Australian author Paul Howarth’s debut novel is a blood soaked, confronting exploration of the Australian frontier of the late nineteenth century. Not for the faint of heart, this coming of age story is reminiscent of the works of modern American western writers like Cormac McCarthy.
When the book opens it is 1885, Billy and Tommy are sixteen and fourteen year-olds living on their family property in the drought affected wilds of central Queensland, in North-Eastern Australia. Their father is just managing to eke out a subsistence living on a slowly dying property while also feuding with his much more powerful neighbour John Sullivan.
The boys’ world is thrown into disarray when they come home from a day out to find their mother and father dead and their younger sister shot. They ride to the neighbouring Sullivan property where they are quickly convinced that the culprits are members of the local Aboriginal tribe, the Kurrong. Sullivan has been steadily trying to wipe the Kurrong out and uses the boys to bring in the sadistic head of the Native Police, Noone. The two, fuelled by thoughts of revenge, are allowed to ride out with Sullivan, Noone and his posse of Aboriginal trackers to find the people responsible. But before long, Tommy realises that what they are doing has very little to do with justice.

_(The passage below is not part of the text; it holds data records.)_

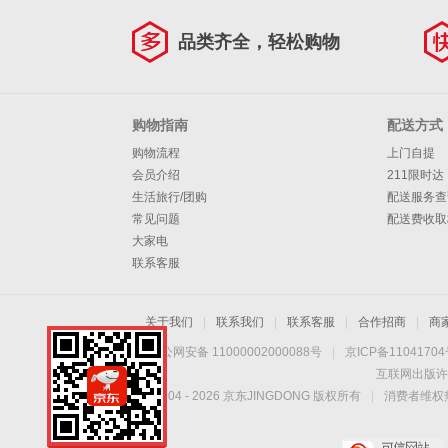
品类齐全，轻松购物
购物指南
配送方式
购物流程
上门自提
会员介绍
211限时达
生活旅行/团购
配送服务查
常见问题
配送费收取
大家电
联系客服
关于我们
|
联系我们
|
联系客服
|
合作招商
|
商
京公网安备 11000002000088号
|
京ICP备1104170
互联网出版许
Copyright © 2004 -
2026
京东JINGDONG 版权所有
|
消费者维权热
手机扫一扫，劲爆优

Howarth does a good job of drawing Tommy – his naiveté and his confusion as the mission he is on spins out of control in ways that, as a fifteen-year-old, he cannot prevent. Tommy is constantly having to reevaluate himself and what he believes in while being groomed by the men around him to become a killer. He watches helplessly as Billy falls under their spell and lines himself up with a man who Tommy is sure is up to no good.
Only Killers and Thieves is violent and confronting, moreso knowing that it is based on historical events. Howarth does not shy away from the things that humans will do when they have decided that another group of people are less than human and therefore not worthy of any human rights or decency. The treatment of the Aboriginal people that the group encounter on their travels is shocking and often hard to stomach. And in an age where revisionists are trying to ignore this element of Australian history, to be reminded of it in such a stark and unvarnished way is important even while it is difficult to read.
The twist in this tale is obvious from fairly early on and Howarth does not hide it. But its obviousness to the reader is not the point. Howarth is looking at the journey that Tommy takes, his willingness to believe a certain narrative, the way his experiences shape not only his search for the truth but also his response to those revelations. Tommy eventually comes to realise that when he is told that the local Aboriginal people are “killers and thieves” that this epithet works much more succinctly to the white people that he has dealt with.
Only Killers and Thieves is an accomplished debut. Howarth manages to shine a stark light on a disturbing and often ignored aspect of Australian history – the systematic ‘dispersal’ of Aboriginal people to allow for the spread of agriculture. He does this through a series of well drawn if archetypal characters and with a sympathetic central character who ends up growing up in all the wrong ways.